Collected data
[Start of Attachment]
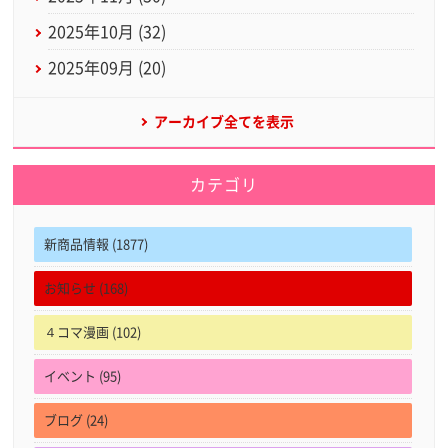
2025年10月 (32)
2025年09月 (20)
アーカイブ全てを表示
カテゴリ
新商品情報 (1877)
お知らせ (168)
４コマ漫画 (102)
イベント (95)
ブログ (24)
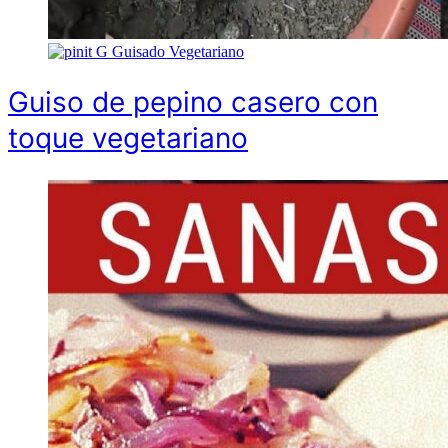
G
Guisado Vegetariano
Guiso de pepino casero con
toque vegetariano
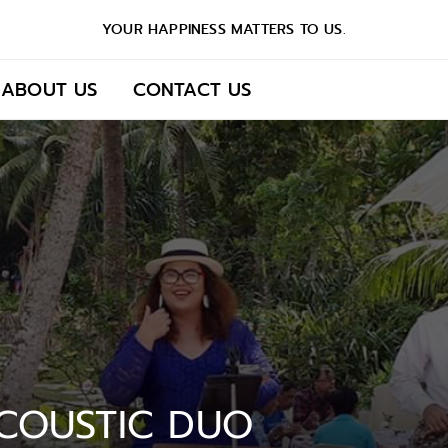
YOUR HAPPINESS MATTERS TO US.
ABOUT US
CONTACT US
COUSTIC DUO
[End of Attachment]
Give again, word for word, only the lines from the line containing "Guiso de pepino casero con" through the last line above, both included; leave the pictures out.

*Expected answer*:
Guiso de pepino casero con
toque vegetariano
YOUR HAPPINESS MATTERS TO US.
ABOUT US
CONTACT US
COUSTIC DUO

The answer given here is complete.